Personal information
- Born: 2 November 1929 Ireland
- Died: 18 March 1981 (aged 51) Manningtree, England
- Occupation: Greyhound Trainer

Sport
- Sport: Greyhound racing

Achievements and titles
- National finals: Derby wins: English Derby (1978) Scottish Derby (1979) Classic/Feature wins: Pall Mall (1979) Grand Prix (1977, 1978, 1980) Gold Collar (1980)

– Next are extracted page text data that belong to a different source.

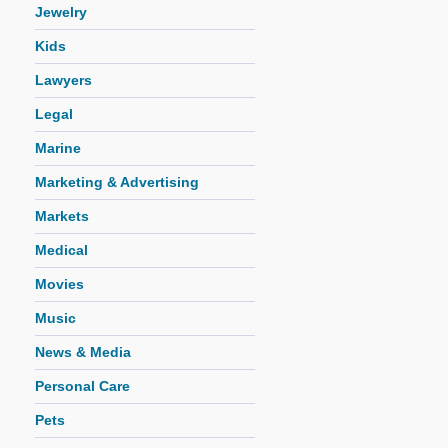
Jewelry
Kids
Lawyers
Legal
Marine
Marketing & Advertising
Markets
Medical
Movies
Music
News & Media
Personal Care
Pets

= Pat Mullins (greyhound trainer) =

British and Irish greyhound racing professional trainer

Patrick "Pat" Mullins (2 November 1929 – 18 March 1981), was an Irish born greyhound trainer who was the 1980 champion trainer of Great Britain.

== Personal life ==
He met Linda Chapelle and they had four sons; three of which (John, David and Kelly) became trainers in their own right at later dates. They ran the greyhound business from kennels in Manningtree, Essex. They married in 1980 but Pat collapsed and died while working at the kennels just one year later in 1981.

== Career ==
Mullins initially trained from kennels near Hadleigh, Suffolk and won the 1978 English Greyhound Derby with Lacca Champion. He later trained out of the Old Hall Kennels in Mistley, Manningtree, Essex and won a Scottish Greyhound Derby, Pall Mall, three Grand Prix's and a Gold Collar.

Mullins died in March 1981 and his wife Linda took over the kennels following his death. A memorial meeting was held at White City Stadium, with the proceeds going to his family.

== Awards ==
Despite being Irish born he was voted the United Kingdom Greyhound Trainer of the Year in 1980.